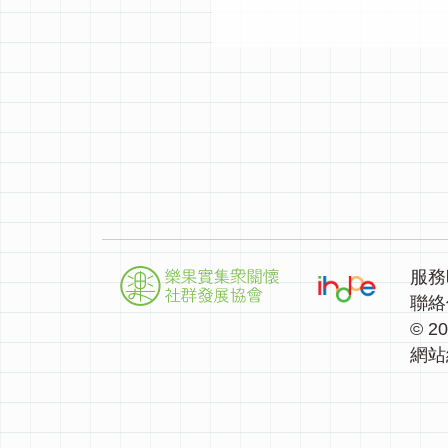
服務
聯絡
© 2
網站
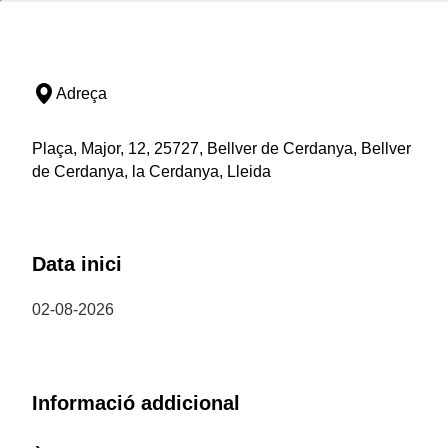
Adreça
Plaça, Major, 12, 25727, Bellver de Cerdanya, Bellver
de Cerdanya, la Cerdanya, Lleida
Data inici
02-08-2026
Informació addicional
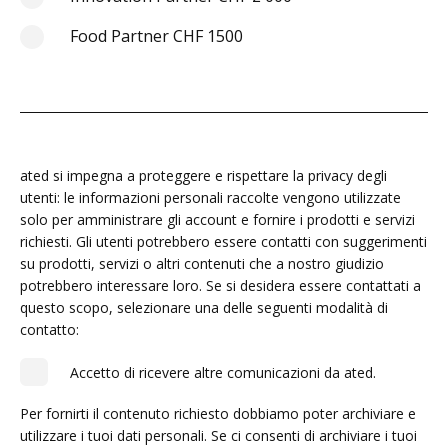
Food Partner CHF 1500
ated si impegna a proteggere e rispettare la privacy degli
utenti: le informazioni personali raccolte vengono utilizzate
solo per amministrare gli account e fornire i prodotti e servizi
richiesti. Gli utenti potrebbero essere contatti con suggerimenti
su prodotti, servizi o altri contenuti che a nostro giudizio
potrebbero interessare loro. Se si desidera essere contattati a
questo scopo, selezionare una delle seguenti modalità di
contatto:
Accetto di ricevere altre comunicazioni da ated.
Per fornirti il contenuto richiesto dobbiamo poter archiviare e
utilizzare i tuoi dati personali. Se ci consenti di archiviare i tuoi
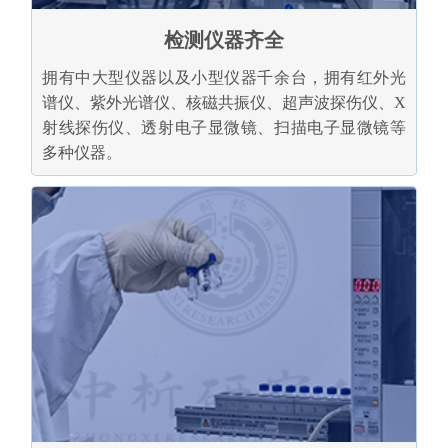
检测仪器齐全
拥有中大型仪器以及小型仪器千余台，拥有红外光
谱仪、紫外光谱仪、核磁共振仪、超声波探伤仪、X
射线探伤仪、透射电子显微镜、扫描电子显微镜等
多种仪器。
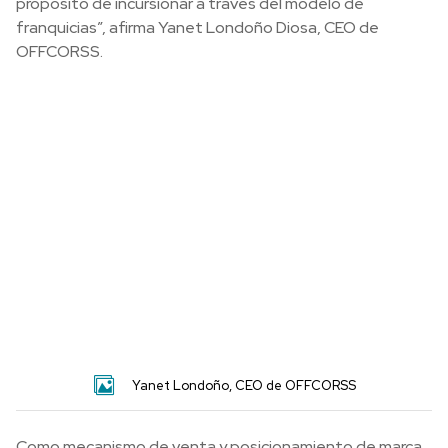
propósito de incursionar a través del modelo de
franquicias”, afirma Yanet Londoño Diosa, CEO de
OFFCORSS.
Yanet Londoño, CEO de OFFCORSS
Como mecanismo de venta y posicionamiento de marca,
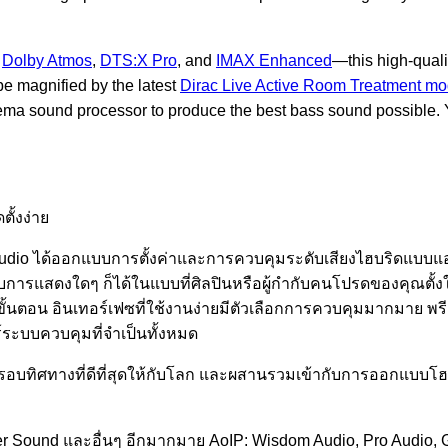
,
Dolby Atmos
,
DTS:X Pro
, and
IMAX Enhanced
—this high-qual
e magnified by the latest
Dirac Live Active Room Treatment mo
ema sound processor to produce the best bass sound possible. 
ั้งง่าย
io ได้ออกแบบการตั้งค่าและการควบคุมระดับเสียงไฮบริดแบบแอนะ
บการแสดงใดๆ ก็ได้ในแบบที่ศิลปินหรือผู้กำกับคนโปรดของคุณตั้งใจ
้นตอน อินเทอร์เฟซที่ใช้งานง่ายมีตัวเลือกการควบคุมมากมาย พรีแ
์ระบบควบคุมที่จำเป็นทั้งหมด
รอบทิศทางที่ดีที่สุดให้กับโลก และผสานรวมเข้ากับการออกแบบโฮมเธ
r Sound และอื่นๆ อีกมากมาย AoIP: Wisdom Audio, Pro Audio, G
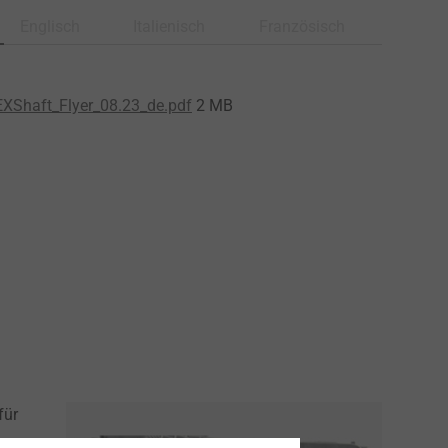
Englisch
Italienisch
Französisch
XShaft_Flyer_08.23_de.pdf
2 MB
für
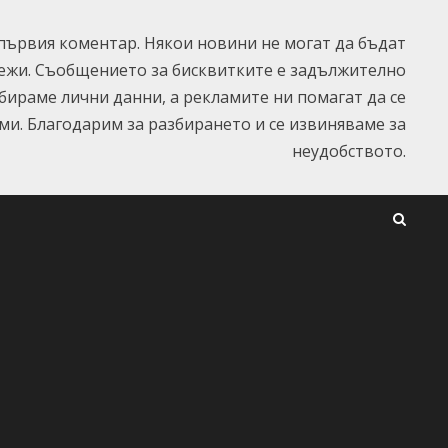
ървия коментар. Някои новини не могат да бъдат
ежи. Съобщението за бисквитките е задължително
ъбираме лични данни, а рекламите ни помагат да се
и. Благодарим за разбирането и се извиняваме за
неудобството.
——
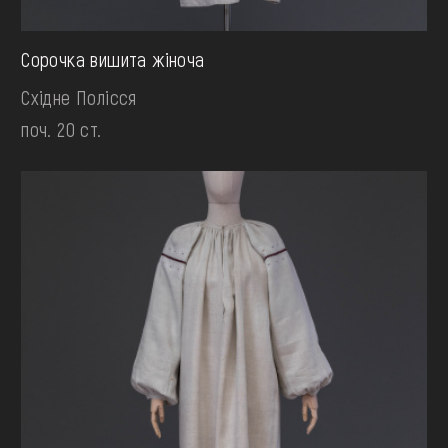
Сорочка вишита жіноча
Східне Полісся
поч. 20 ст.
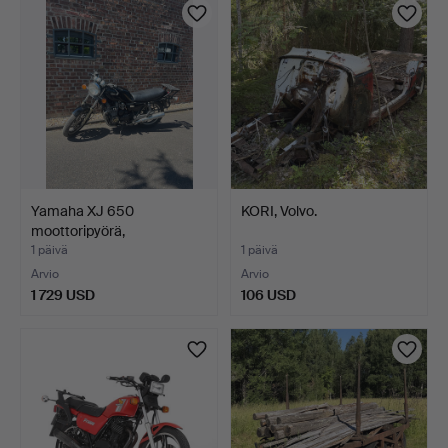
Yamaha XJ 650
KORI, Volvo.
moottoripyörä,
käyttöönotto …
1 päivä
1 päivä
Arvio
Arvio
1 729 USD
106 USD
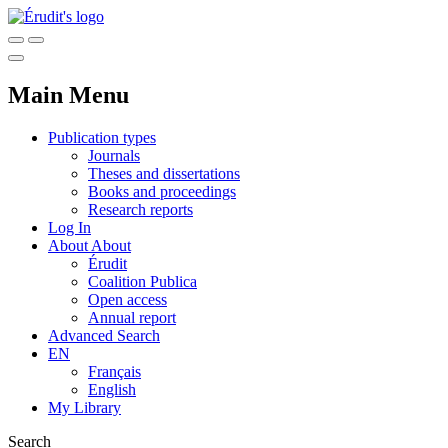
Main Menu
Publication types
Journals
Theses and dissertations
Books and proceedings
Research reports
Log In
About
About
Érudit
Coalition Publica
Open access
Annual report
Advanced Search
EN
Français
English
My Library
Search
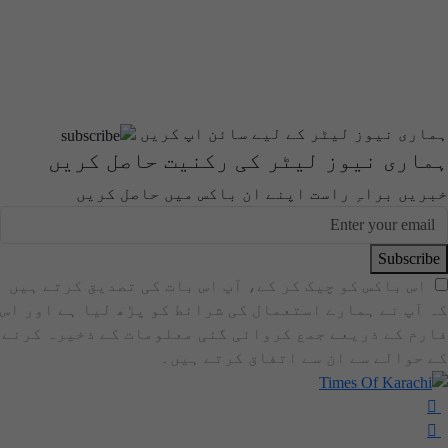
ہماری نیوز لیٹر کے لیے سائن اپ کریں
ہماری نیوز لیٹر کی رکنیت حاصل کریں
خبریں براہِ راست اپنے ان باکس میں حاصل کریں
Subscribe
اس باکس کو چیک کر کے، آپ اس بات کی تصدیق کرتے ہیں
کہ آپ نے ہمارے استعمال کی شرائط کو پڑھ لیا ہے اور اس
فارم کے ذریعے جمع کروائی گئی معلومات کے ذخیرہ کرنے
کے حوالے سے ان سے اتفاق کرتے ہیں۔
——
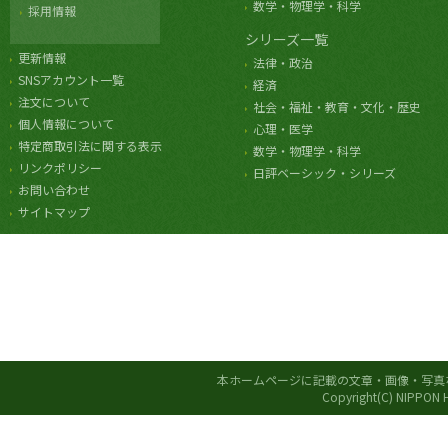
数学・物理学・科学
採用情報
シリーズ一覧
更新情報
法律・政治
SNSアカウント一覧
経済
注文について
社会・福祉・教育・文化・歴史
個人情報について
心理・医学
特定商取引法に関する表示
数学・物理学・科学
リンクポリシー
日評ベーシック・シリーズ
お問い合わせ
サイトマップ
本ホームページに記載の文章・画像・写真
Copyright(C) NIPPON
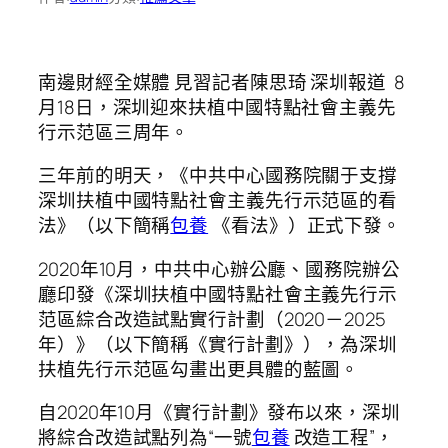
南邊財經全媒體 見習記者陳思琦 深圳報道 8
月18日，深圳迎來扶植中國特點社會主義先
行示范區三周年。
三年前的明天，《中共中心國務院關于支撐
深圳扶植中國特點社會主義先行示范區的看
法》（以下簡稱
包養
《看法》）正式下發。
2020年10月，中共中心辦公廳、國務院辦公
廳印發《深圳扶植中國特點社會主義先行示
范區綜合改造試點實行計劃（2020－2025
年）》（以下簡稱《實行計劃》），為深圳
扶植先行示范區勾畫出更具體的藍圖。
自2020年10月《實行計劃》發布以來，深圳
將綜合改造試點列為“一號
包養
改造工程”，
——
Exercise directions: Above are the entries. Quote exactly the lines from the one bearing "ървия коментар. Някои" through the one bearing "неудобството.".

Solution:
ървия коментар. Някои новини не могат да бъдат
ежи. Съобщението за бисквитките е задължително
ъбираме лични данни, а рекламите ни помагат да се
и. Благодарим за разбирането и се извиняваме за
неудобството.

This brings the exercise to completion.